───── Input data

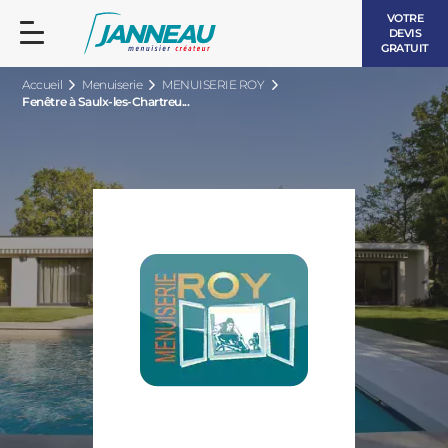
VOTRE
DEVIS
GRATUIT
Accueil
Menuiserie
MENUISERIE ROY
Fenêtre à Saulx-les-Chartreu...
FENÊTRES ET PORTES-FENÊTRES
LES CONTEMPORAINES
BAIES VITRÉES
LES INTEMPORELLES
PORTES D’ENTRÉE
BOIS
VOLETS ROULANTS
LES LUMINEUSES
PERGOLAS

──────────

Task brief: Only the number is wanted: how many lines in the entries above include the word "PORTES"?

The answer: 2